Babam, 50’li yıllarda Paşabahçe’ye girmiş bir camcıydı.
El imalat ustasıydı.
Çocukluğumuz boyunca anlattıklarından biri şu “pirinç” hikâyesiydi ki; kendisi de fabrikada öğrenmişti:
Almanya’nın büyük fabrikalarından birinde bazı işçiler; “israf” suçlamasıyla kendilerini işten atan patronlarını mahkemeye veriyorlar. Umdukları olmuyor, davayı kaybediyorlar. Çünkü patronları; bu işçilerin tabaklarında pirinç bıraktıklarını ispat ediyor. Ve her işçi tabağında birkaç pirinç tanesi bıraksa, ne kadar zamanda kaç çuval pirincin çöpe atılacağını anlatıyor...

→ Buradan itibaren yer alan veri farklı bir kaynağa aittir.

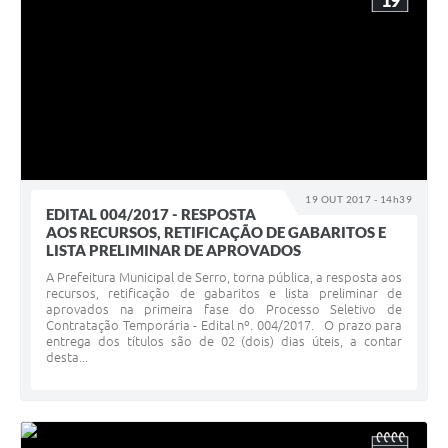
19
19 OUT 2017 - 14h39
EDITAL 004/2017 - RESPOSTA
AOS RECURSOS, RETIFICAÇÃO DE GABARITOS E
LISTA PRELIMINAR DE APROVADOS
A Prefeitura Municipal de Serro, torna pública, a resposta aos
recursos, retificação de gabaritos e lista preliminar de
aprovados na primeira fase do Processo Seletivo de
Contratação Temporária - Edital nº. 004/2017. O prazo para
entrega dos títulos são de 02 (dois) dias úteis, a contar
desta...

Bu hikâye ne kadar tesir etmişti bize, bilemiyorum. Ama hiçbirimiz, hiçbir zaman tabaklarımızda yiyecek bırakmazdık.
Sonradan, tabağa alınan yemeği bitirmenin, sıyırmanın Sevgili Peygamberimizin sünneti olduğunu da öğrenmiştik.

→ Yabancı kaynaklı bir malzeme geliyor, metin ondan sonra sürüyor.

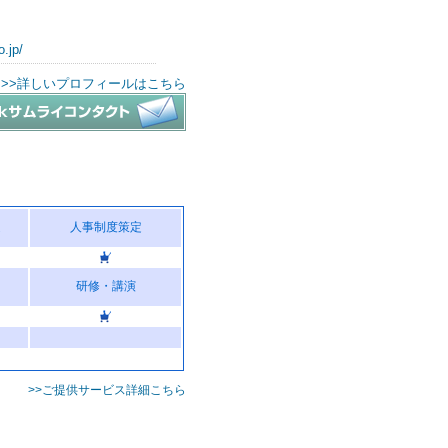
o.jp/
>>詳しいプロフィールはこちら
定
人事制度策定
研修・講演
>>ご提供サービス詳細こちら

Hikâyenin bu şeklini de okudum:
50’li yıllar, Menderes Hükümeti bir dizi kalkınma programı hazırlıyor...
2. Dünya Savaşı’nda mahvolan, fakat sonra büyük bir hızla kalkınmayı beceren Almanya’nın Ekonomi Bakanı da, konferans vermek üzere ülkemize davet ediliyor.
Büyük bir otelde yemeğe gidiliyor.
Gelen çorbayı Alman bakan bitirirken, bizimkiler ikişer kaşık alıp iade ediyorlar.

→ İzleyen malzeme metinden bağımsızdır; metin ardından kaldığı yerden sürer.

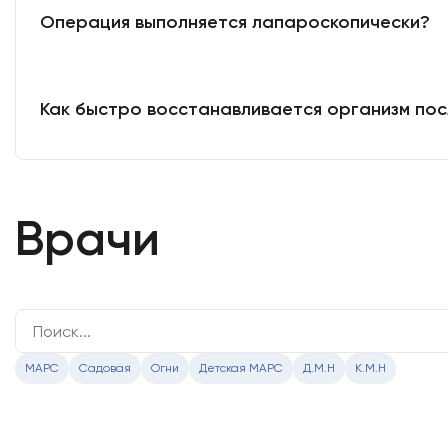
Операция выполняется лапароскопически?
Как быстро восстанавливается организм пос
Врачи
МАРС
Садовая
Огни
Детская МАРС
Д.М.Н
К.М.Н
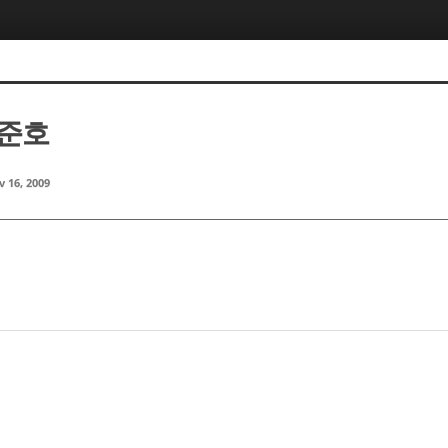
이준호
 16, 2009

(O yıllara kadar “tabağı bitirmek görgüsüzlüktür” fikri öğretilmektedir!)
Ardından yemek geliyor, aynısı oluyor. En son pilavlar da yarım bırakılırken;
“Durun! Diyor adam... Lütfen hepiniz, tabağınızda bıraktığınız pirinç tanelerini sayın!”
“Şimdi bu rakamları Türkiye nüfusunun yarısıyla çarpın!..”
Şaşkın haldeki bürokrat ve politikacılarımızın önündeki kâğıtlarda, elbette korkunç rakamlar toplanıyor.
Alman Ekonomi Bakanı ise, cümlesini;
“Türk Milleti her yıl bu kadar israf yaparken, ben size ne söyleyebilirim?..
Biz, Almanlar ise olağanüstü bir iş yapmadık. Sadece kaynaklarımızı iyi kullandık ve israf etmedik!” diyerek bitiriyor!..........(alintidir)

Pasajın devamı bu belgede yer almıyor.